04
Mrz 2021

Literarische Leichenfledderei: Das zu Recht vergessene Frühwerk des Wortvogels

Themen: Film, TV & Presse |

Vor nun auch schon 11 Jahren habe ich euch anlässlich der Ausgrabung eines Koffers aus meiner Teenager-Zeit von meinen ersten schriftstellerischen Ambitionen berichtet, die inspiriert waren vom ungesunden Konsum der Horrorheftchen à la JOHN SINCLAIR.

Doch das war gar nicht mein erster Gehversuch in Sachen Belletristik. Für Kunst und Kommerz geschrieben habe ich schon vorher – und es wurde veröffentlicht! Um diesen Blog zu einem möglichst umfassenden Archiv des vogel’schen Werkes zu machen, sehe ich mich genötigt, die Geschichte nun zu erzählen.

Ich weiß nicht mehr genau, wie es anfing. Sehr vage meine ich mich zu erinnern, dass unser Deutschlehrer Herr Schlemminger (später Schlemminger-Fichtler, dann Fichtler) anregte, die Klasse 7.1 solle an einem Schreibwettbewerb teilnehmen, der von einem Buchverlag veranstaltet wurde. In Gruppen machten wir uns an die Aufgabe, eine Kurzgeschichte zu einem der vorgegebenen Themen zu schreiben – zusammen mit meinen Kumpeln Stefan Klose und René Kau wählten wir das Thema Fussball und reichten ein paar handgeschriebene Seiten ein.

Das war es eigentlich auch schon. Ein paar Monate später erwähnte Herr Schlemminger beiläufig, unsere Geschichte sei ausgewählt und in einem kleinen Buch veröffentlicht worden. Preisgeld? Keins. Honorar? Keins. Belegexemplar? Keins. Heutzutage könnte ich so ein Prozedere von hier nach Finnland verklagen, die hatten ja nicht mal die Abdruckrechte für unsere Geschichte.

Ich vergass über die Jahre diese Episode, es blieb lediglich der Titel des Buches und der Name des Verlages hängen: “Schüler schreiben für Schüler” von Metzler.

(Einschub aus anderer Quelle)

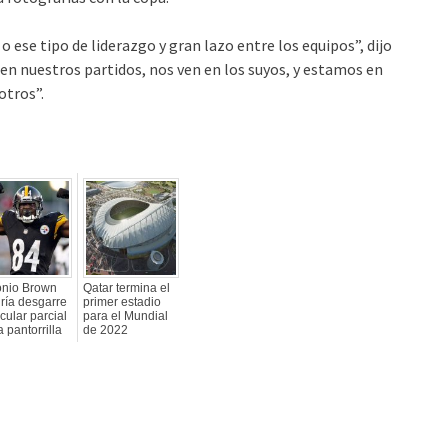
ese tipo de liderazgo y gran lazo entre los equipos”, dijo
 en nuestros partidos, nos ven en los suyos, y estamos en
otros”.
onio Brown
Qatar termina el
ría desgarre
primer estadio
ular parcial
para el Mundial
a pantorrilla
de 2022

Um 2005 oder 2006 habe ich mal versucht, den Band antiquarisch zu bekommen. Dabei stellte sich heraus, dass es eine Reihe mit drei Büchern war – und die aufgerufenen Preise bei ZVAB waren mir doch zu happig. Ich bot einem Händler an, die Ausgabe zu kaufen, in der mein Name steht, aber er war nicht mal bereit, das Buch aufzuschlagen um nachzuschauen. So kam der Deal nicht zustande.

Und wie das manchmal so ist: letzte Woche kam mir diese Geschichte wieder in den Sinn und ich entschied mich, erneut zu googlen. Bei Ebay fand ich eine junge Dame, die alle drei Bücher für 14 Euro anbot. Das fand ich angemessen, um diese Bildungslücke zu schließen und daraus einen Beitrag zu stricken.

Gestern kam das Päckchen und in der Tat – Band 2 enthielt die Sportgeschichten:

Ich habe die beiden entsprechenden Seiten auf den Scanner gelegt und erstmals die “als lesbares PDF scannen”-Funktion aktiviert. Es war zwar noch ein wenig Nacharbeit notwendig, aber nun ist der Text den analogen Klauen entrissen und in die digitale Zeitlosigkeit gerettet.

Eine Fußball-“Satire”. 40 Jahre alt. Ich vermute, unser Humor-Vorbild war Otto Waalkes rasender Reporter “Harry Hirsch”. Ich schäme mich ein bisschen.

Vorab: Ich weiß nicht mehr genau, wie der Text zustande gekommen ist. Der Erfahrung nach habe ich vermutlich fast alles alleine geschrieben und die Kumpel haben in der Nase gebohrt. Aber ich möchte Stefan und René auch nicht Unrecht tun – vielleicht war es doch Kollaboration. In dem Fall könnte ich die qualitativen Defizite auf sie abschieben.

Das wird jetzt sehr schmerzhaft – man entschuldige es damit, dass ich 12 war…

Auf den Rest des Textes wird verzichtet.